Click the Add Inspection Engine link to expand the Add panel.
Enter a name in the Name box. It must be unique on the appliance. We recommend that you use only letters and numbers in the name, as the use of any special characters prevents working with this inspection engine via the CLI.
From the Protocol box, select either the protocol to be monitored (FTP, Informix, Teradata, DB2, Sybase, MSSQL, Named Pipes, MySQL, Windows File Share, or Oracle) or the keyword Ignore. Select Ignore if you want all traffic between the specified clients and servers to be ignored.
Mark the Active on startup box if this inspection engine should be started automatically on start-up.
Mark the Exclude From-IP box if you want the inspection engine to monitor traffic from all clients except for those listed in the From-IP/Mask list (see below). Be sure that you understand the difference between this and the Ignore protocol selection (above). This includes all traffic except for the from IP addresses specified below. To ignore a specific set of clients without including all other clients, define a separate inspection engine for those clients and use the Ignore protocol (see above).
In the From-IP/Mask
boxes, enter a list of clients to be monitored (or excluded if the Exclude
From-IP box is marked, as described above). The clients are identified
by IP addresses and subnet masks. There are detailed instructions on how
to use these fields in the overview, above.
Click to add
an IP address and subnet mask. Click to remove the last IP address and subnet mask (at the
bottom of the list).
In the Ports box, enter a single port or a range of ports over which traffic between the specified clients and database servers will be monitored. Most often, this should be a single port.
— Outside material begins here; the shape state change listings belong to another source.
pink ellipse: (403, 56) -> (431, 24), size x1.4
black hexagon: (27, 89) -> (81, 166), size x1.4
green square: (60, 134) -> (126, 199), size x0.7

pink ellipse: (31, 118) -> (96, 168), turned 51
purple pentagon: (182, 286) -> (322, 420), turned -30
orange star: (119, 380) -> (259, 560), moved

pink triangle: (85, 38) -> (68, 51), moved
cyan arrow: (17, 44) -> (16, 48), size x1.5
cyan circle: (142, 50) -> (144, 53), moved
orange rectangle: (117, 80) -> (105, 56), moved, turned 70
Warning: Do not enter a wide range of ports, just to be certain that you have included the right one! You may cause the inspection engine to bog down attempting to analyze traffic on ports that carry no database traffic or traffic that is of no interest for your environment.
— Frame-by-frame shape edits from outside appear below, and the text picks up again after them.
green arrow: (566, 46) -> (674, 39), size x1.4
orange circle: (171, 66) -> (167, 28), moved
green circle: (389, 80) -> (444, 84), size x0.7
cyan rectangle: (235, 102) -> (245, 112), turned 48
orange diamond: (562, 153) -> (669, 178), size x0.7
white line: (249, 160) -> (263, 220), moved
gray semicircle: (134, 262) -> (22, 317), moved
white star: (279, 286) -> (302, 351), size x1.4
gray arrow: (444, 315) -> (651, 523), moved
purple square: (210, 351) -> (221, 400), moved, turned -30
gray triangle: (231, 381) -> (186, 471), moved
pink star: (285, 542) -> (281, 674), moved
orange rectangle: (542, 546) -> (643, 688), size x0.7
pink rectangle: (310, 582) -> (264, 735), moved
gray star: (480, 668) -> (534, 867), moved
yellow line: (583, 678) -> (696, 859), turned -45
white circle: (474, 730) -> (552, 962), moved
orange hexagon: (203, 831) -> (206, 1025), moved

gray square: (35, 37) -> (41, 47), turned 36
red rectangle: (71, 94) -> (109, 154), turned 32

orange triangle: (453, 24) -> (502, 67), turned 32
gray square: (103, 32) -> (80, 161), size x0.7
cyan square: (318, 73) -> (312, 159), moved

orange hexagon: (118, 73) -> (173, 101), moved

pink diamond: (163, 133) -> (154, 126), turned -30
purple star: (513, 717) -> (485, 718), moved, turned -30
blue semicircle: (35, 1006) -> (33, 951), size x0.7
Click the Add button to save the definition.
Optionally reposition the inspection engine in the list of inspection engines. Filtering mechanisms defined in the inspection engines are executed in the order. If necessary, reposition the new inspection engine configuration, or any existing configurations, using the Up and/or Down buttons in the border of the definition.
Optionally click the Start button to start the inspection engine just configured. The Start button will be replaced by a Stop button, once the engine has been started.
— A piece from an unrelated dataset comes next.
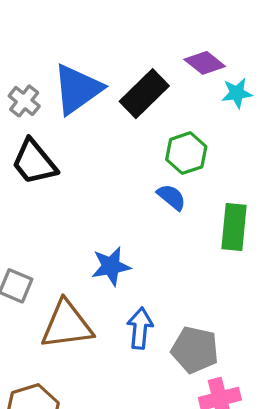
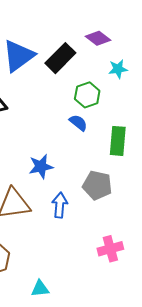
cyan star: (237, 93) -> (118, 69), moved
gray pentagon: (195, 350) -> (97, 185), moved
Select Administration Console > Inspection Engines.
To start an inspection engine, click it's Start button.
To stop an inspection engine, click it's Stop button.
Note: If using Central Management, you can also start or stop inspection engines from the Central Management control panel. See Central Management.
If you are no longer using an inspection engine, we suggest that you remove the definition, so that it is not restarted accidentally.
Select Administration Console > Inspection Engines.
If the inspection engine to be removed has not been stopped, click the Stop button.
To remove an inspection engine, click it's Remove button.